■ **Given records**:
----
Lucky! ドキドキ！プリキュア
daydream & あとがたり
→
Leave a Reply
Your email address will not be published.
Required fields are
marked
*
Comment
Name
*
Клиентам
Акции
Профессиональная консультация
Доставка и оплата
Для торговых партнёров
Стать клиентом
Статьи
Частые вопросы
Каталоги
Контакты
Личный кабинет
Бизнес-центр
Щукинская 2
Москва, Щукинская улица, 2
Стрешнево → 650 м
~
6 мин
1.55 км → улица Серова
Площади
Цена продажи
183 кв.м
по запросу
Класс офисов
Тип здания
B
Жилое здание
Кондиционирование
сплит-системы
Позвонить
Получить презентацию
----
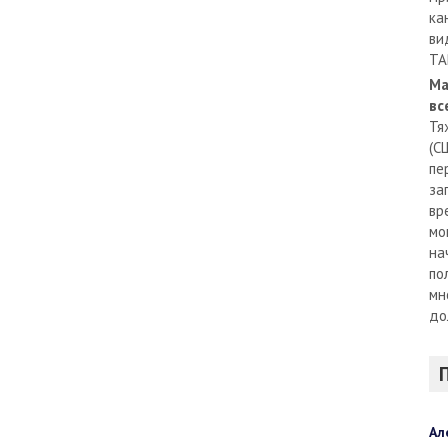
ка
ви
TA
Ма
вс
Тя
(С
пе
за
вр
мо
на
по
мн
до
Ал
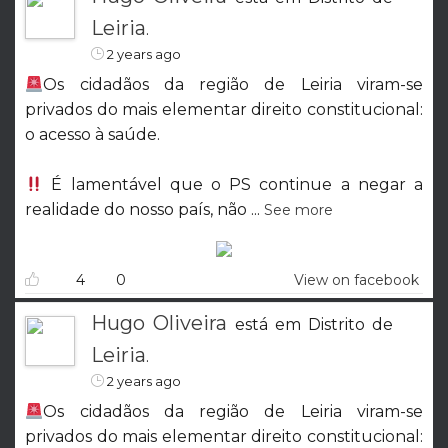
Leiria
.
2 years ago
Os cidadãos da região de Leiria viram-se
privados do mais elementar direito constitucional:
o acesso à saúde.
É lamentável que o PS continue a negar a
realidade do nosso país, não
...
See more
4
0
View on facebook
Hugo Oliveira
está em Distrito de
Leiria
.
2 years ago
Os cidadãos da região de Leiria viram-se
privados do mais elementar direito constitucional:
----
■ **Task**: Everything from the line containing "Lucky! ドキドキ！プリキュア" through the line containing "Получить презентацию" in the material above should be retyped exactly, both ends included, and nothing more.

■ **Result of this exercise**:
Lucky! ドキドキ！プリキュア
daydream & あとがたり
→
Leave a Reply
Your email address will not be published.
Required fields are
marked
*
Comment
Name
*
Клиентам
Акции
Профессиональная консультация
Доставка и оплата
Для торговых партнёров
Стать клиентом
Статьи
Частые вопросы
Каталоги
Контакты
Личный кабинет
Бизнес-центр
Щукинская 2
Москва, Щукинская улица, 2
Стрешнево → 650 м
~
6 мин
1.55 км → улица Серова
Площади
Цена продажи
183 кв.м
по запросу
Класс офисов
Тип здания
B
Жилое здание
Кондиционирование
сплит-системы
Позвонить
Получить презентацию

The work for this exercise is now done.